実は今日六甲まやレジャーきっぷじゃなくて六甲有馬周遊パスにしたのは、阪神で途中下車して、テレビで紹介していた岩屋駅近くの定食屋さんに行きたかったためですが、すでに定食屋さんのお昼の営業時間をとっくに過ぎているのでいつもどおりセンタープラザへ。

地下鉄東西線三宮駅はてっきりJRのの南側にあると思いこんでいたのですが、JRや阪急の北側を元町(県庁前)方面へ向かっていると今更ながら気が付きました。迷ってとりあえず地上で出ると暑さはやはりハンパなく、ようやくJR高架下を抜け、センタープラザにたどり着きました。京都はかなり詳しくなったものの、神戸はまだまだな自分です。

すっかりお店のお母さんに顔を覚えてもらったタルショウでプファー、まじ美味かった。串は手前から鶏皮ぎょうざ、豚味噌漬け、たまねぎタレ焼です。

長田本庄軒は長蛇の行列で諦め、以前はお気に入りだった天ぷらにしたものの、口がぼっかけ焼きそばになってしまっていたせいか、イマイチでした。阪神三宮で直通特急に乗車も隣にLCカーの快速急行が入線して来たので乗り換え。自分で席をひっくり返して快適モードも甲子園でドカドカっと乗り込んできて車内は超満員、大阪ドームの阪神戦観戦の人たちです。背番号29 TAKAHASHIって誰や?

前の席の人が大窓のカーテンを下ろしたのを何とか少しブロックしながら尼崎に到着、さらに混雑した車内もドーム前でほぼ全員下車。

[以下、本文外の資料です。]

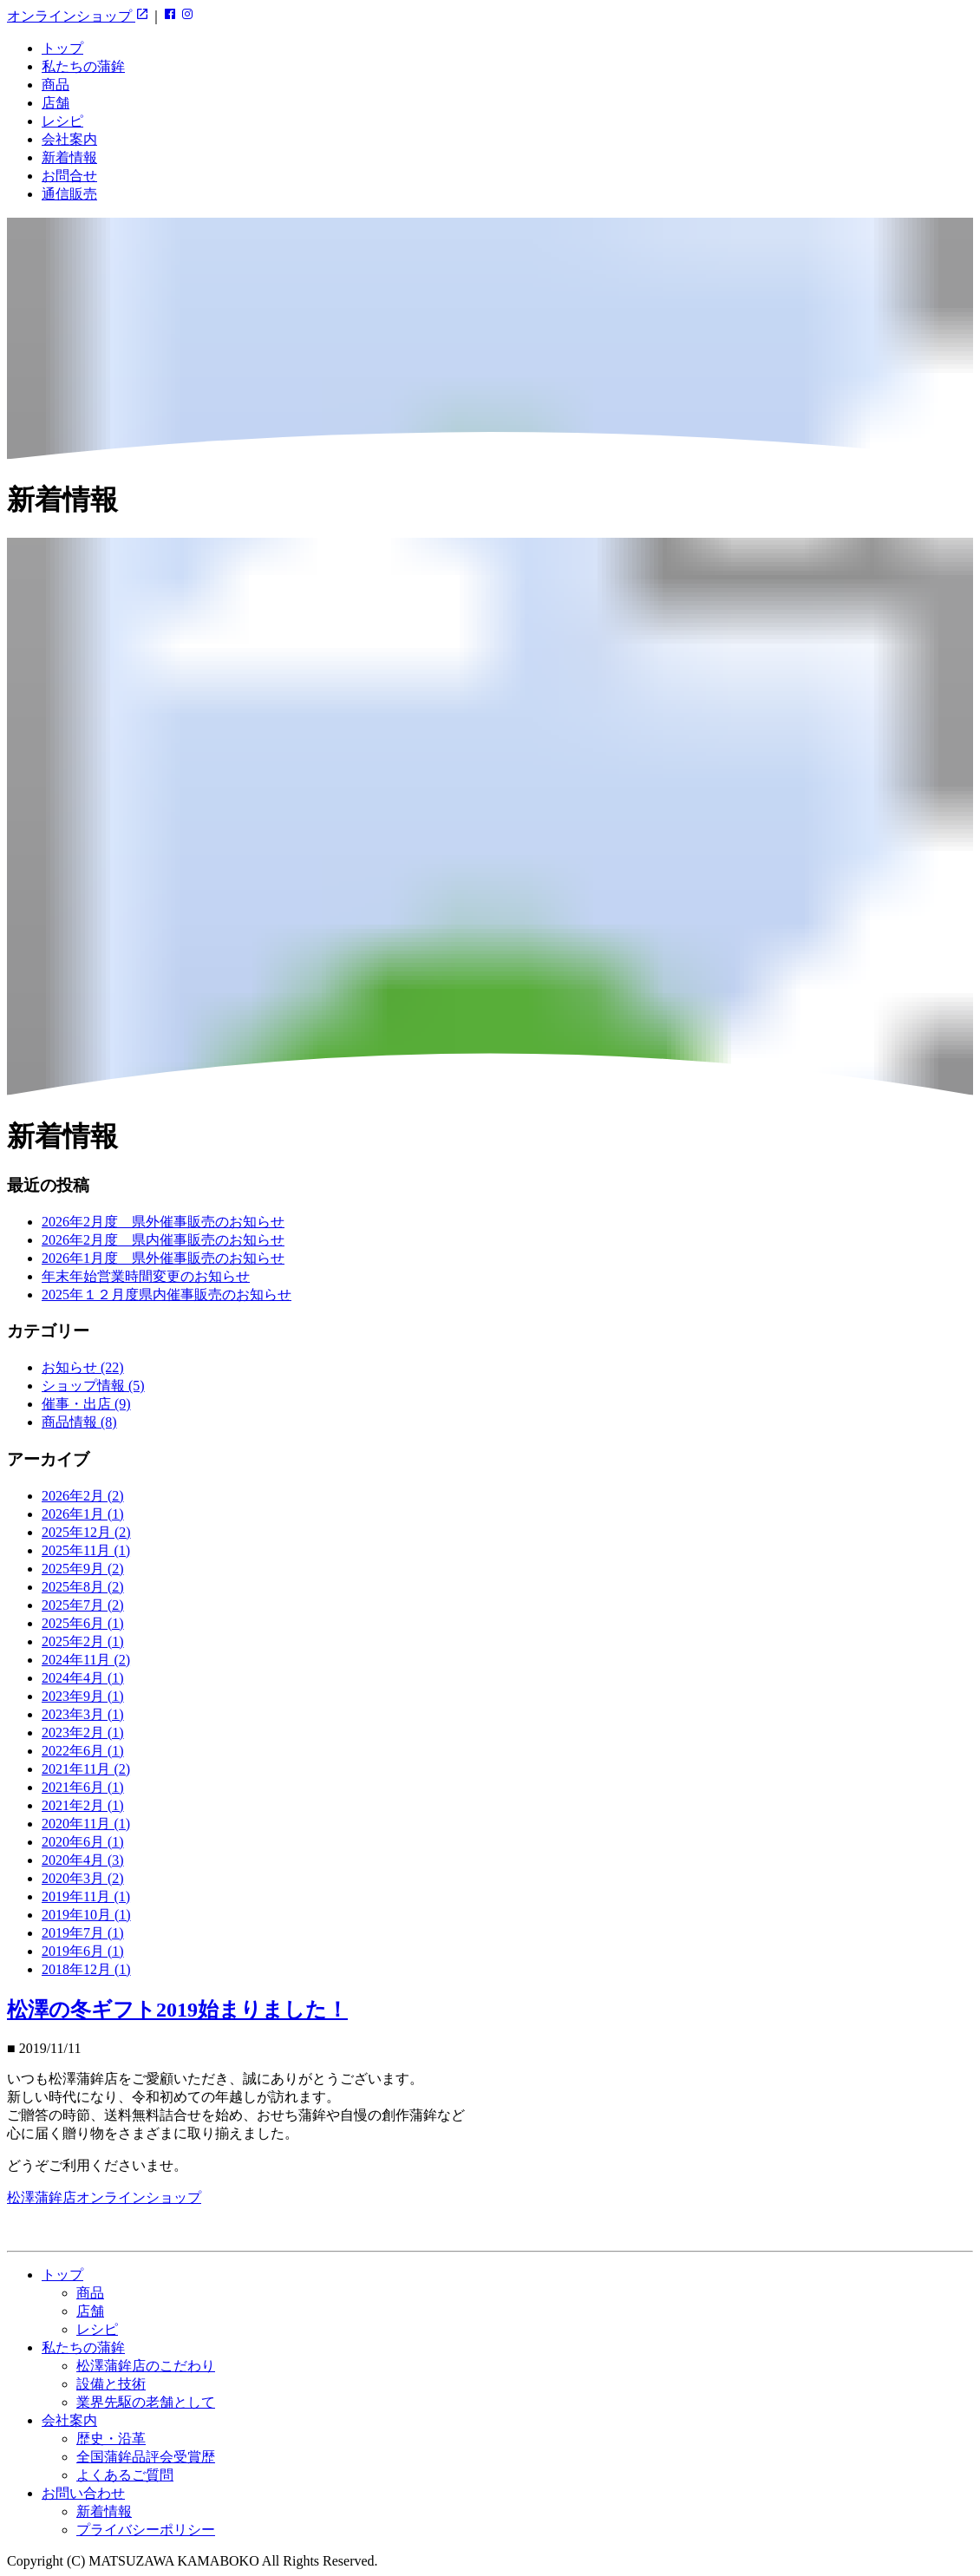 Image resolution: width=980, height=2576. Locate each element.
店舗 (55, 102)
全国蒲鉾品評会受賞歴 (145, 2456)
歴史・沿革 (111, 2438)
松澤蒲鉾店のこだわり (145, 2365)
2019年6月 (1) (83, 1951)
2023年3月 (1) (83, 1714)
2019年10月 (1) (86, 1914)
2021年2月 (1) (83, 1805)
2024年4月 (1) (83, 1677)
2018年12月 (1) (86, 1969)
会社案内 (69, 139)
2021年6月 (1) (83, 1787)
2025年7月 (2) (83, 1605)
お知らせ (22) (83, 1367)
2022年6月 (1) (83, 1750)
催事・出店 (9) (86, 1403)
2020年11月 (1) (86, 1823)
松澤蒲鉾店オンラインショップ (104, 2197)
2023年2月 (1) (83, 1732)
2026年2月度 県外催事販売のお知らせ (163, 1221)
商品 (55, 84)
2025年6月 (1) (83, 1623)
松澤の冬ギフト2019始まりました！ (177, 2009)
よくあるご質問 (124, 2475)
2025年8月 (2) (83, 1586)
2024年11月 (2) (86, 1659)
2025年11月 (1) (86, 1550)
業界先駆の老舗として (145, 2402)
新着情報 (69, 157)
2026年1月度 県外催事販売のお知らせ (163, 1258)
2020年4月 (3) (83, 1860)
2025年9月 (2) (83, 1568)
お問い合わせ (83, 2493)
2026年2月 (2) (83, 1495)
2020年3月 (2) (83, 1878)
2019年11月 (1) (86, 1896)
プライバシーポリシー (145, 2529)
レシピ (62, 121)
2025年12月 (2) (86, 1532)
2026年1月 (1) (83, 1514)
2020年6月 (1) (83, 1841)
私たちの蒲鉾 (83, 66)
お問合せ (69, 175)
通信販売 (69, 193)
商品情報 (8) (79, 1422)
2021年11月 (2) (86, 1769)
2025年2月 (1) (83, 1641)
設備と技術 (111, 2384)
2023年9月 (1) (83, 1696)
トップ (62, 48)
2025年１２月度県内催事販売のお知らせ (166, 1294)
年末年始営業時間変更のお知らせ (146, 1276)
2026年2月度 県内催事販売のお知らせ (163, 1239)
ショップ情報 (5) (93, 1385)
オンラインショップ (78, 16)
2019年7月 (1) (83, 1932) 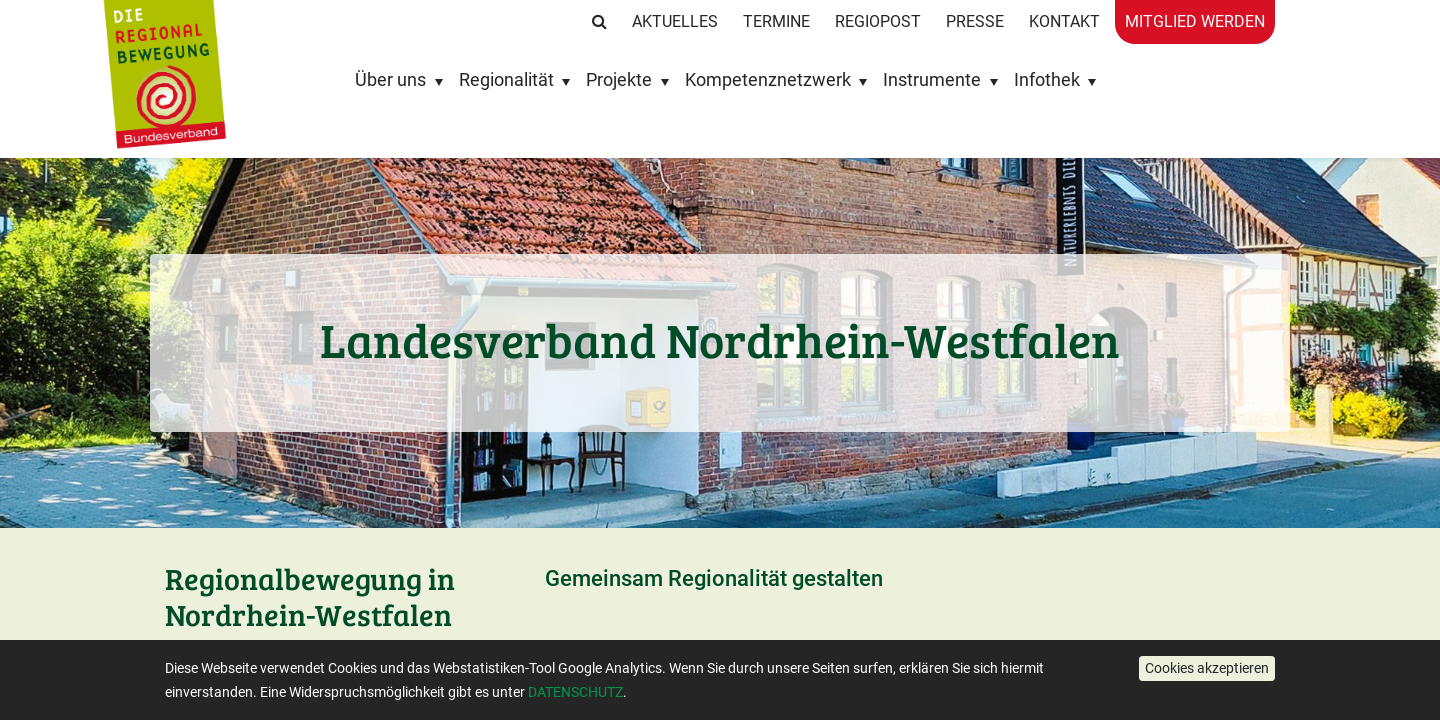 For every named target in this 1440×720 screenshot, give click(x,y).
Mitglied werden (1195, 21)
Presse (975, 21)
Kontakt (1064, 21)
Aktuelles (675, 21)
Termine (776, 21)
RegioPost (878, 21)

かつて死のロードと呼ばれていたこの時期ですが、今や空調の効いたドームの方が甲子園よりずっと快適なはず。

ウチに帰ってサンテレビを付けると、怪我から復帰、1009日ぶりに1軍マウンドの背番号29髙橋遥人投手が初回三者三振から5回無失点で勝利投手に。今日高山植物園で会ったヨツスジハナカミキリを思い出しつつ、なかなか感動的なゲームでした。